The music of William Lloyd Webber is highly melodic and attractive. The works features on this album span a wide variety of genres, making for an extrememly interesting portrait disc of this fascinating British composer. With the exception of Aurora and the Nocturne, al the works featured on this album are premiere recordings.
The fact that William Lloyd Webber chose to keep his intensely melodic music ’under wraps’ can be attributed to the critical climate of the 1950s and 1960s, when post-Schoenbergian serialsm was then in vogue, and anything remotely tonal was consistently rubbished in the press. Now, thankfully, times have changed and we can appreciate fully what a marvellously enjoyable and imaginative composer he was.
The Serenade for Strings is a more substantial work than its title suggests. The three movements were originally composed in 1951, 1980 and 1960 resectively, yet the work sounds very much like a unified whole. The Barcarolle began life as a song, telling of an enchanted boat with a cargo of ’pearl and silver beams to fashion the little childrens dreams’, whilst the lyrical Romance, a favourite work of the composer, was written for his close friend, Justine Bax. The Elegy was originally a wind and piano composition written for his eldest son Andrew who was then studying the horn; it is not at all a sombre piece, and its original subtitle ’A Fresian Elegy’ gives a better idea of the work’s character.
Invocation (1957) shows Lloyd Weber at his most straightforward and emotional, with a beautiful heartfelt theme in E major, which defies anyone not to respond to it. Equally intense is the Lento in E major which enters into the world of Mahler with its rich, chromatic harmonies; it is suprising to learn that it is an earlier work, composed in 1939. The Three Spring Miniatures were originally piano compositions written in 1952 but later arranged for a chamber orchestra (as recorded here). They are subtle and charming compositions which are most enjoyable. Aurora, on the other hand, is a much more complex and imposing work. Completed in 1951, it is a skilfully scored tone poem which enters the sound-world of Delius, Sibelius and Rachmaninov. It is best understood by a programme note the composer wrote for a student performance at the London College of Music: ’Arriving from the East in a chariot of winged horses, dispelling the night and dispersing the dews of the morning, Aurora was the Roman Goddess of the Dawn. This short tone poem attempts to portray ... the inherent sensuality of her nature.’
The Nocturne, from Lloyd Webber’s oratorio St Francis of Assisi 91948), is recorded here for the first time in its original version for cello and harp; he presented it to his son Julian, just before his death.
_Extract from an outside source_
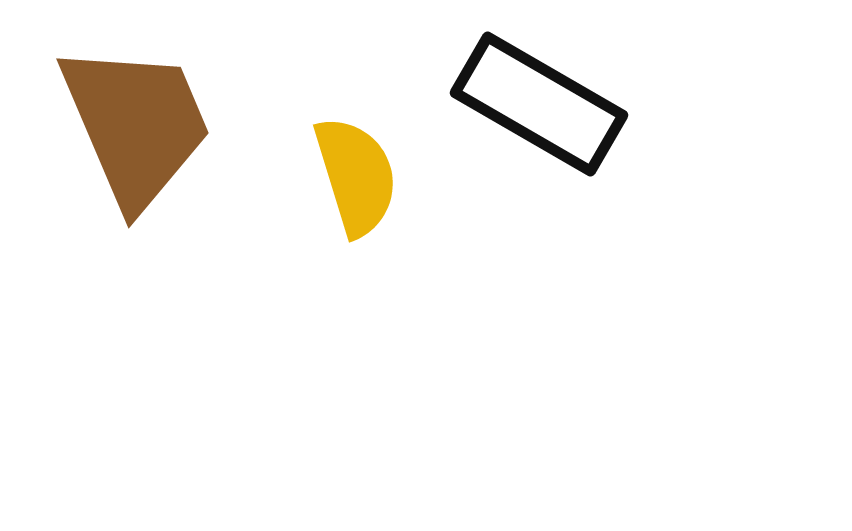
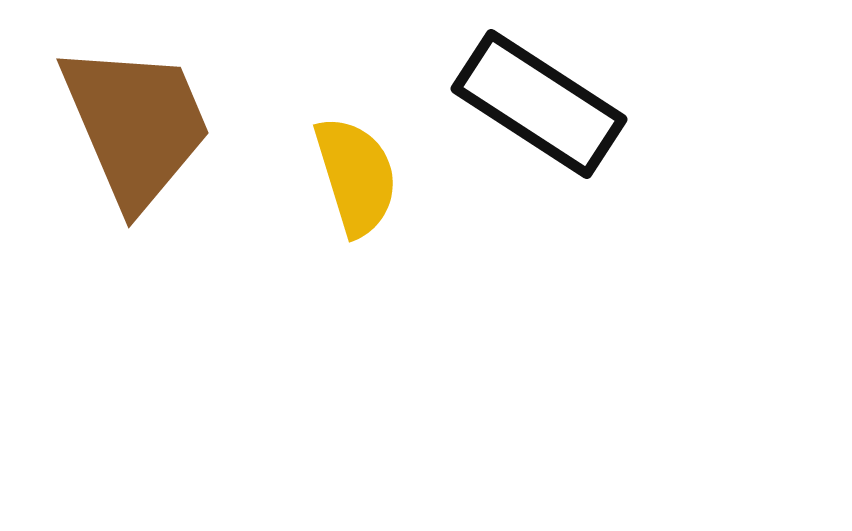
black rectangle: rotated 3 degrees clockwise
Love Devine, All Loves Excelling (1964) for choir and organ starts off deceptively simply, yet builds up to a suprisingly powerful climax for the final ’Amen’. The Benedictus was written by Lloyd Webber for him and his wife Jean, a fellow student at the Royal College of Music, to play at their wedding service in 1942. It is a haunting work which deserves to be much better known. The beautiful Princeps pacis for choir and organ, was composed for the choir of Westminster Abbey and was first performed there in 1962. Jesus, Dear Jesus is one of his most innocently charming works. It was written for the children of Wetherby School where Jean Lloyd Webber taught for many years and where both Andrew and Julian were pupils. For this recording a children’s choir was engaged to perform this work as it was felt to be more in keeping with the spirit of the music.